True complementarity is hard to find, but here the two guitarists are "as one", bonded via their guru Sri Chinmoy. The assembled band is also, very importantly, a fusion
of Santana and Mahavishnu Orchestra. Michael Shrieve, Billy Cobham, Doug Rauch, Armando Peraza, Jan Hammer, Don Alias, plus fellow Tony Williams' Lifetime member, genius
organist Larry Young.
Added bonuses aside, this remastering at last does justice to this historical album. The musical breadth seems far wider. The dense middle is opened up, allowing clarity to Young's anchoring role.
Original Sony reissues and the Japanese Sony Mastersound import versions frustrated fans, and the quad channel 8-track version with legendary alternative McLaughlin guitar solo on The Life Divine remains elusive.
The only other alternative was the Love Devotion Surrender and Welcome bootleg Love Devotion Surrender Sessions [Jam / A Love Supreme / Naima / The Life Divine (2 takes) / Mantra / Flame Sky / Untitled 1 / Untitled 2 / Acoustic Jams / Samba De Sausalito (4 takes)], and this brings us to the bonus tracks on this remaster.
A Love Supreme (Alternate - Take 2) is a working version of Coltrane's Acknowledgement in development and nowhere near the sheer uplifting intensity of the eventual cut. There is no
12-string nor vocals and Larry Young is less emphatic. The other bonus track, Naima (Alternate - Take 4) mainly shows Santana's working with the melody.
Compared to the bootleg releases this feels like short change.

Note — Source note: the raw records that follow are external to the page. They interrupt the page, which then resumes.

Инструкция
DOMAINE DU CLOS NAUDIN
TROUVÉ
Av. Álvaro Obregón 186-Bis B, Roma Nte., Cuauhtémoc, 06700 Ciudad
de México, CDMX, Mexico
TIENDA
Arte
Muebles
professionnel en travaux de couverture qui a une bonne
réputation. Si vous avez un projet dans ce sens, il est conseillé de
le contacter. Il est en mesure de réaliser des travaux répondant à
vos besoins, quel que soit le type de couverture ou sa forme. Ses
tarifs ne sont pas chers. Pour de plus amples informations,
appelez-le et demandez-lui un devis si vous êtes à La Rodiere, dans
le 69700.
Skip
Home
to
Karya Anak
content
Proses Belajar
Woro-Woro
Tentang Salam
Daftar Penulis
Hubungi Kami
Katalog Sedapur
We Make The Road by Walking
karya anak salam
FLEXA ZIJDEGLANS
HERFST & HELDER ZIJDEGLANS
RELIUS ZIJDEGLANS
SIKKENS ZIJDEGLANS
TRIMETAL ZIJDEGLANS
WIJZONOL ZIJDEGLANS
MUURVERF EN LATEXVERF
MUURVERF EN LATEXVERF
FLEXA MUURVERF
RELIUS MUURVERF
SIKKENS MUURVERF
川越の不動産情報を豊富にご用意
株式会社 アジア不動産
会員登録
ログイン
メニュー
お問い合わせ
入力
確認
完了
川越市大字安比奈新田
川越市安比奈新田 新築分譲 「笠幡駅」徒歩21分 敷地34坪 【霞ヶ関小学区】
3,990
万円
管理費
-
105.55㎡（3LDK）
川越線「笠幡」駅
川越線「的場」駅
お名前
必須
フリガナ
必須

Especially considering the excellent job the bootleggers did on their revised artwork and packaging. The remaster lacks any real investment in packaging, and doesn't even bother an
attempt to reproduce the original. Like no picture of Chinmoy, not even that famous group photo in his backyard in Queens.
Instead, the promised "expanded booklets and new liner notes" are parsimonious, seemingly written to bind the remastered series, rather than treat each album explicitly. They are also erroneous, e.g., A Love Divine!

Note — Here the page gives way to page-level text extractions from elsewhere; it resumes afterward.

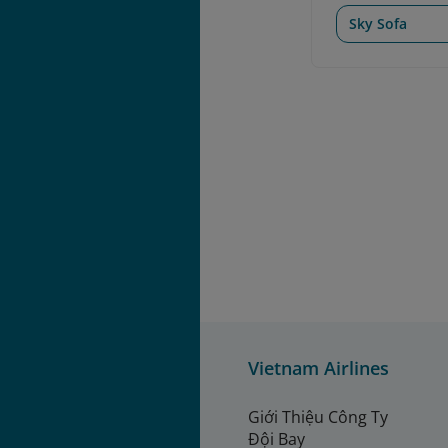
Sky Sofa
Vietnam Airlines
Giới Thiệu Công Ty
Đội Bay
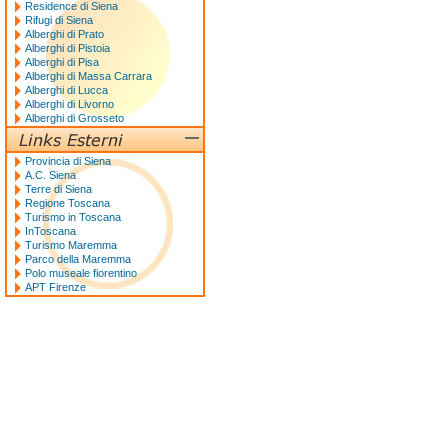
Residence di Siena
Rifugi di Siena
Alberghi di Prato
Alberghi di Pistoia
Alberghi di Pisa
Alberghi di Massa Carrara
Alberghi di Lucca
Alberghi di Livorno
Alberghi di Grosseto
Provincia di Siena
A.C. Siena
Terre di Siena
Regione Toscana
Turismo in Toscana
InToscana
Turismo Maremma
Parco della Maremma
Polo museale fiorentino
APT Firenze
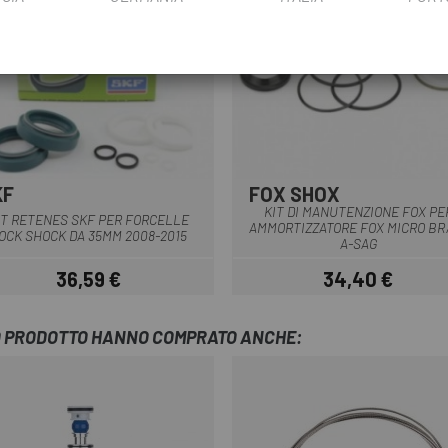
KF
FOX SHOX
Multiplo
KIT DI MANUTENZIONE FOX PE
IT RETENES SKF PER FORCELLE
AMMORTIZZATORE FOX MICRO BR
OCK SHOCK DA 35MM 2008-2015
A-SAG
36,59 €
34,40 €
Prezzo
Prezzo
TO PRODOTTO HANNO COMPRATO ANCHE:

The inclusion of promised "vintage photos" is sadly reduced to a single one of Carlos Santana and none of McLaughlin. And this further fuels the grievance of McLaughlin fans that this album
has been repeatedly ambushed in the name of the Santana commercial waggon.
The liner notes mislead by categorising the album as a Santana solo release, and a whole page of the slim booklet
is taken up with a list of "Santana on Columbia". The remixed Divine Light: Music From Illuminations & Love Devotion Surrender (see Review) did no favours being released as an
album by "Carlos Santana / Bill Laswell",
and now this remaster again underplays McLaughlin's input, and arguably, his dominating presence. At the time Santana admitted that he was in awe of
McLaughlin's superior playing. McLaughlin introduced Santana into the church of Chinmoy, and arguably into this type of playing. It seems far more a natural progression for Mahavishnu fusion maestro McLaughlin than the comparably lyrical Santana.
In the end it's the music, right? And undeniably, this is a great sound for a great album, and a must have, even if the packaging sucks. But, the "Powers That Be" do have another chance to get that right too - it is rumoured that the entire Santana catalog is up next for SADC treatment.